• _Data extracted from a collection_
********************
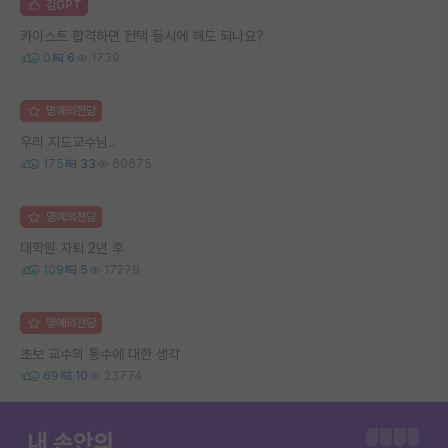
김GPT
카이스트 합격하면 컨택 동시에 해도 되나요?
0
6
1739
명예의전당
우리 지도교수님..
175
33
60675
명예의전당
대학원 자퇴 2년 후
109
5
17279
명예의전당
초보 교수의 통수에 대한 생각
69
10
23774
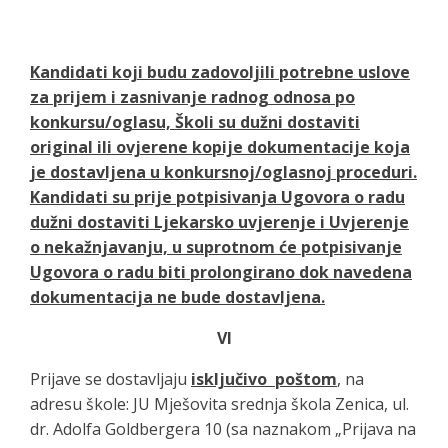
Kandidati koji budu zadovoljili potrebne uslove
za prijem i zasnivanje radnog odnosa po
konkursu/oglasu, Školi su dužni dostaviti
original ili ovjerene kopije dokumentacije koja
je dostavljena u konkursnoj/oglasnoj proceduri.
Kandidati su prije potpisivanja Ugovora o radu
dužni dostaviti Ljekarsko uvjerenje i Uvjerenje
o nekažnjavanju, u suprotnom će potpisivanje
Ugovora o radu biti prolongirano dok navedena
dokumentacija ne bude dostavljena.
VI
Prijave se dostavljaju
isključivo poštom
, na
adresu škole: JU Mješovita srednja škola Zenica, ul.
dr. Adolfa Goldbergera 10 (sa naznakom „Prijava na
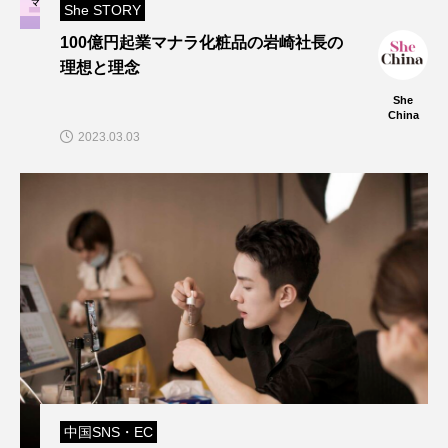
She STORY
100億円起業マナラ化粧品の岩崎社長の
理想と理念
She
China
2023.03.03
中国SNS・EC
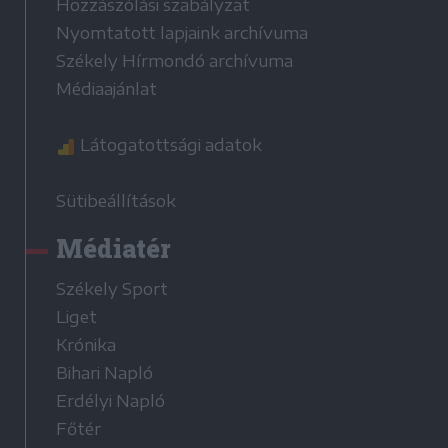
Hozzászólási szabályzat
Nyomtatott lapjaink archívuma
Székely Hírmondó archívuma
Médiaajánlat
Látogatottsági adatok
Sütibeállítások
Médiatér
Székely Sport
Liget
Krónika
Bihari Napló
Erdélyi Napló
Főtér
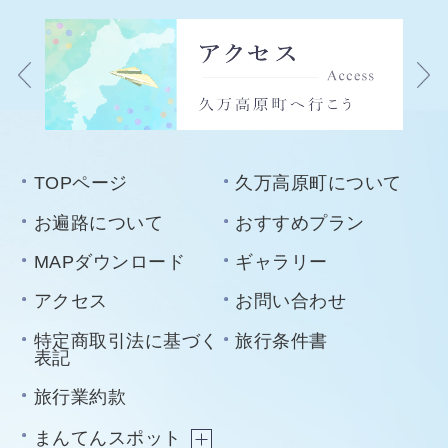
TOPページ
久万高原町について
お遍路について
おすすめプラン
MAPダウンロード
ギャラリー
アクセス
お問い合わせ
特定商取引法に基づく
旅行条件書
表記
旅行業約款
まんてんスポット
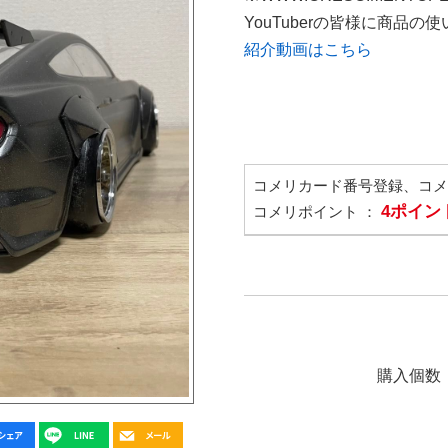
YouTuberの皆様に商品
紹介動画はこちら
コメリカード番号登録、コ
4ポイン
コメリポイント ：
購入個数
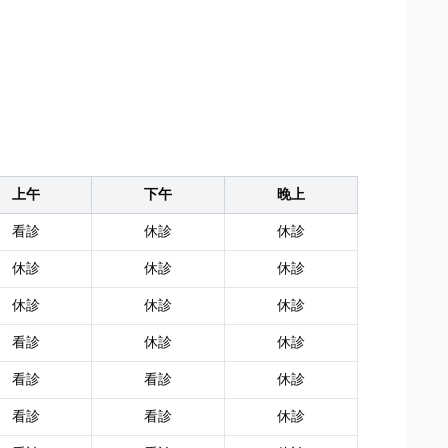
上午
下午
晚上
看診
休診
休診
休診
休診
休診
休診
休診
休診
看診
休診
休診
看診
看診
休診
看診
看診
休診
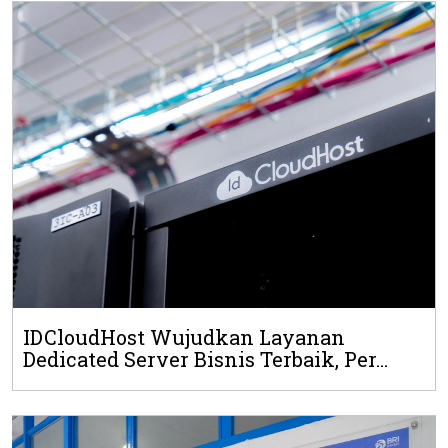
IDCloudHost Wujudkan Layanan
Dedicated Server Bisnis Terbaik, Per...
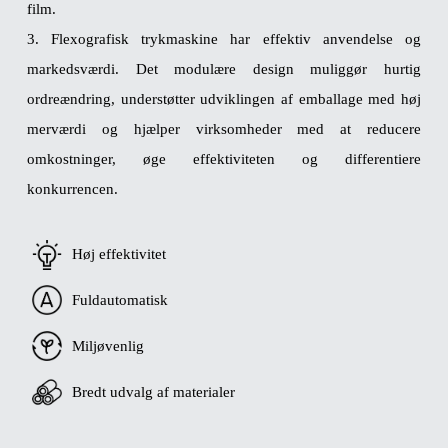
film.
3. Flexografisk trykmaskine har effektiv anvendelse og
markedsværdi. Det modulære design muliggør hurtig
ordreændring, understøtter udviklingen af ​​emballage med høj
merværdi og hjælper virksomheder med at reducere
omkostninger, øge effektiviteten og differentiere
konkurrencen.
Høj effektivitet
Fuldautomatisk
Miljøvenlig
Bredt udvalg af materialer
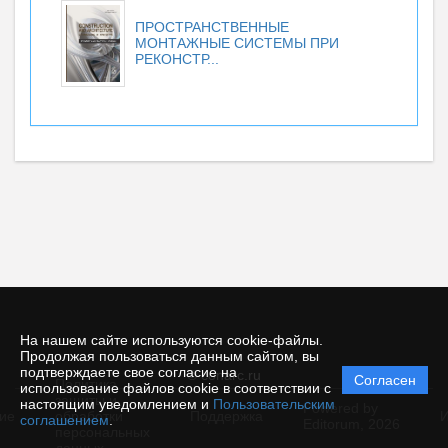
ПРОСТРАНСТВЕННЫЕ
МОНТАЖНЫЕ СИСТЕМЫ ПРИ
РЕКОНСТР...
На нашем сайте используются cookie-файлы.
Продолжая пользоваться данным сайтом, вы
подтверждаете свое согласие на
© conarc.ru
Согласен
Политика
использование файлов cookie в соответствии с
защиты и
настоящим уведомлением и
Пользовательским
Powered by
ие
обработки
Поддержка
И
соглашением
.
Editorum,
2026
персональных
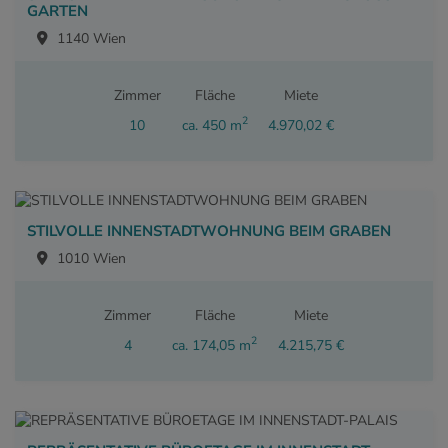
GARTEN
1140 Wien
Zimmer
Fläche
Miete
2
10
ca. 450 m
4.970,02 €
STILVOLLE INNENSTADTWOHNUNG BEIM GRABEN
1010 Wien
Zimmer
Fläche
Miete
2
4
ca. 174,05 m
4.215,75 €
********************
• _Work instructions_
Search the entries for the word "dostaviti". Copy each line where it appears.

• _Your response_
konkursu/oglasu, Školi su dužni dostaviti
dužni dostaviti Ljekarsko uvjerenje i Uvjerenje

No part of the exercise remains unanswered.